Layer 3: Flight Control
The flight control layer is the brains of the operation; this layer contains all of the command and control routines. Things like state estimation, flight control, system calibration, telemetry, motor control, and other flight control aspects reside in this layer.
On the surface level, APM seems to have a bigger community, more hardware support, and is thus generally more adopted, but the simple matter of the fact is that PX4 is far more advanced, with more modern architecture.
The PX4 Stack
- Supports a much larger number of peripherals, including more IMU sensors, lidar, range finders, status indicators, optical flow, and motion capture units. PX4 supports the most advanced sensing peripherals for drones.
- Contains advanced command and control functionality, including things like terrain estimation, and indoor flight correction.
- More ubiquitous and built with advanced drone applications in mind. It can be compiled for POSIX (Linux) systems, and it can also integrate with ROS to run flight applications in a hybrid system, with some running on an underlying real-time OS, and others running on Linux using ROS to communicate.
- Its software-in-the-loop (SITL) simulation is much more developed and matured.
- It is also rooted in traditional drone racing or hobbyist camera applications and has complete support for them.
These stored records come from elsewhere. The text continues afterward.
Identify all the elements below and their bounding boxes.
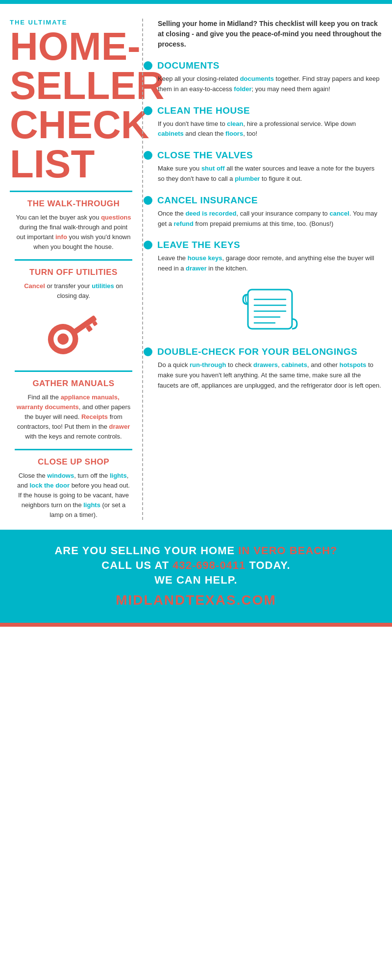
right-column: Selling your home in Midland? This check… <box>148 19 382 520</box>
valves-body: Make sure you shut off all the water sou… <box>158 164 382 184</box>
clean-dot <box>144 106 152 115</box>
checklist-clean: CLEAN THE HOUSE If you don't have time t… <box>158 105 382 140</box>
keys-body: Leave the house keys, garage door remote… <box>158 253 382 274</box>
valves-title: CLOSE THE VALVES <box>157 150 253 161</box>
divider-1 <box>10 191 132 192</box>
bottom-banner: ARE YOU SELLING YOUR HOME IN VERO BEACH?… <box>0 530 392 623</box>
bottom-border <box>0 623 392 627</box>
divider-2 <box>15 259 132 261</box>
clean-header: CLEAN THE HOUSE <box>158 105 382 116</box>
close-shop-title: CLOSE UP SHOP <box>15 457 132 467</box>
insurance-title: CANCEL INSURANCE <box>157 195 258 206</box>
clean-title: CLEAN THE HOUSE <box>157 105 250 116</box>
main-title: HOME- SELLER CHECK LIST <box>10 27 132 184</box>
documents-body: Keep all your closing-related documents … <box>158 74 382 95</box>
checklist-keys: LEAVE THE KEYS Leave the house keys, gar… <box>158 240 382 274</box>
left-bottom-sections: THE WALK-THROUGH You can let the buyer a… <box>10 199 132 520</box>
checklist-documents: DOCUMENTS Keep all your closing-related … <box>158 60 382 95</box>
checklist-insurance: CANCEL INSURANCE Once the deed is record… <box>158 195 382 229</box>
utilities-title: TURN OFF UTILITIES <box>15 268 132 277</box>
divider-4 <box>15 449 132 450</box>
title-line1: HOME- <box>10 24 141 68</box>
clean-body: If you don't have time to clean, hire a … <box>158 119 382 140</box>
title-line3: CHECK <box>10 103 149 147</box>
intro-text: Selling your home in Midland? This check… <box>158 19 382 49</box>
center-divider <box>142 19 143 520</box>
banner-phone: 432-698-0411 <box>172 559 245 571</box>
title-line4: LIST <box>10 142 95 186</box>
banner-line1-highlight: IN VERO BEACH? <box>238 544 337 557</box>
scroll-icon <box>241 285 299 339</box>
insurance-header: CANCEL INSURANCE <box>158 195 382 206</box>
key-icon <box>42 310 105 364</box>
belongings-title: DOUBLE-CHECK FOR YOUR BELONGINGS <box>157 346 357 357</box>
keys-header: LEAVE THE KEYS <box>158 240 382 250</box>
walk-through-title: THE WALK-THROUGH <box>15 199 132 209</box>
banner-line1: ARE YOU SELLING YOUR HOME IN VERO BEACH? <box>10 544 382 557</box>
banner-line3: WE CAN HELP. <box>10 574 382 587</box>
manuals-body: Find all the appliance manuals, warranty… <box>15 392 132 442</box>
insurance-body: Once the deed is recorded, call your ins… <box>158 209 382 229</box>
title-line2: SELLER <box>10 64 165 107</box>
top-border <box>0 0 392 4</box>
key-icon-container <box>15 310 132 364</box>
insurance-dot <box>144 196 152 205</box>
checklist-valves: CLOSE THE VALVES Make sure you shut off … <box>158 150 382 184</box>
valves-dot <box>144 151 152 160</box>
keys-title: LEAVE THE KEYS <box>157 240 240 250</box>
left-column: THE ULTIMATE HOME- SELLER CHECK LIST THE… <box>10 19 137 520</box>
documents-dot <box>144 61 152 70</box>
banner-line2: CALL US AT 432-698-0411 TODAY. <box>10 559 382 572</box>
valves-header: CLOSE THE VALVES <box>158 150 382 161</box>
walk-through-body: You can let the buyer ask you questions … <box>15 213 132 252</box>
utilities-body: Cancel or transfer your utilities on clo… <box>15 281 132 301</box>
keys-dot <box>144 241 152 249</box>
documents-header: DOCUMENTS <box>158 60 382 71</box>
belongings-body: Do a quick run-through to check drawers,… <box>158 360 382 391</box>
banner-website[interactable]: MIDLANDTEXAS.COM <box>10 592 382 608</box>
main-content: THE ULTIMATE HOME- SELLER CHECK LIST THE… <box>0 4 392 520</box>
scroll-illustration <box>158 285 382 339</box>
close-shop-body: Close the windows, turn off the lights, … <box>15 471 132 520</box>
manuals-title: GATHER MANUALS <box>15 379 132 389</box>
documents-title: DOCUMENTS <box>157 60 220 71</box>
belongings-header: DOUBLE-CHECK FOR YOUR BELONGINGS <box>158 346 382 357</box>
belongings-dot <box>144 347 152 356</box>
divider-3 <box>15 370 132 372</box>
checklist-belongings: DOUBLE-CHECK FOR YOUR BELONGINGS Do a qu… <box>158 346 382 391</box>
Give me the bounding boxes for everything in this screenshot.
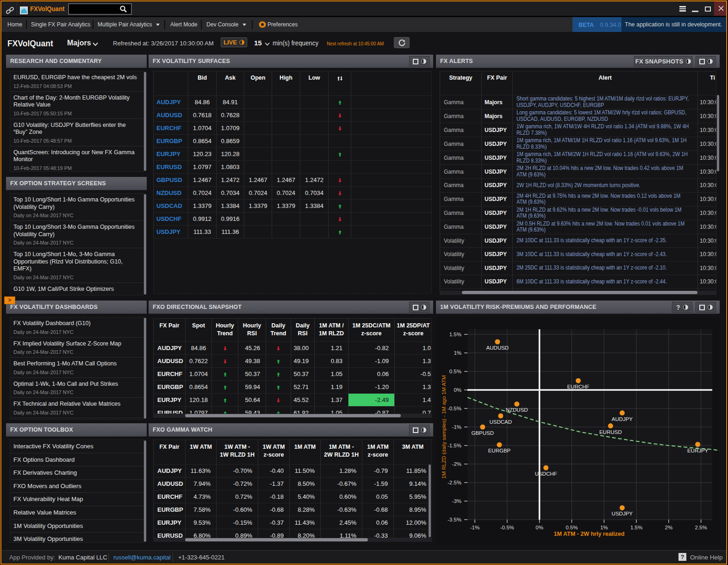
svg-text:0.5%: 0.5%	[449, 369, 461, 374]
svg-text:NZDUSD: NZDUSD	[506, 407, 528, 413]
svg-text:-2.5%: -2.5%	[448, 480, 461, 485]
svg-text:EURGBP: EURGBP	[488, 448, 511, 453]
svg-text:-2%: -2%	[452, 461, 461, 467]
svg-text:1.5%: 1.5%	[449, 332, 461, 337]
svg-text:0.5%: 0.5%	[566, 525, 578, 530]
svg-text:USDCAD: USDCAD	[490, 419, 512, 425]
svg-text:-1%: -1%	[470, 525, 479, 530]
svg-text:-3%: -3%	[452, 498, 461, 504]
svg-text:1%: 1%	[600, 525, 608, 530]
svg-text:1.5%: 1.5%	[630, 525, 642, 530]
svg-text:1M RLZD (daily samples) - 1M a: 1M RLZD (daily samples) - 1M ago 1M ATM	[441, 375, 447, 478]
svg-text:0%: 0%	[454, 387, 461, 393]
svg-text:AUDUSD: AUDUSD	[486, 345, 509, 351]
svg-text:2.5%: 2.5%	[695, 525, 707, 530]
svg-text:-1.5%: -1.5%	[448, 443, 461, 448]
svg-text:0%: 0%	[535, 525, 543, 530]
svg-text:-3.5%: -3.5%	[448, 517, 461, 522]
svg-text:EURCHF: EURCHF	[567, 384, 589, 389]
svg-text:1%: 1%	[454, 350, 461, 356]
svg-text:-1%: -1%	[452, 424, 461, 430]
svg-text:EURJPY: EURJPY	[687, 448, 709, 453]
svg-text:GBPUSD: GBPUSD	[472, 430, 494, 436]
svg-text:EURUSD: EURUSD	[599, 429, 622, 435]
svg-text:1M ATM - 2W hrly realized: 1M ATM - 2W hrly realized	[554, 531, 625, 537]
svg-text:USDJPY: USDJPY	[612, 511, 633, 516]
svg-text:-0.5%: -0.5%	[448, 406, 461, 411]
svg-text:2%: 2%	[665, 525, 672, 530]
svg-text:-0.5%: -0.5%	[500, 525, 514, 530]
svg-text:USDCHF: USDCHF	[535, 471, 557, 477]
svg-text:AUDJPY: AUDJPY	[612, 416, 633, 422]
APM (ArduPilot) was largely developed by 3DR. It was initially developed for Arduino-based boards, hence its name: ArduPilot. APM is also the flagship firmware for 3DR’s Solo UAV. For many drone developers, APM has been their primary choice. However, as of late, APM’s development has drastically slowed down. PX4 on the other hand, is being championed by ETH Zurich as it continues to push the limits of flight control technology. If we take a look at the actual flight stack of the very popular Pixhawk, we will find that it only uses APM as the flight control layer and the PX4 for the middleware layer and underlying OS for performance reasons.
Luci firmware is derived from the the native full stack PX4. It is available and open source at https://github.com/Dronesmith-tech/Firmware. We believe this is the most progressive choice for drone developers.
PX4 is licensed as BSD 3-clause, and APM is GPLv3.
Essentially, PX4 is proprietary compatible and freely linkable; whereas APM’s license requires your own project to be open sourced. With PX4, the modified version can be released under a different license, with acknowledgement of the original source. We have had many of our customers and users wanting to keep their firmware proprietary — PX4 gives them the freedom to choose how they distribute.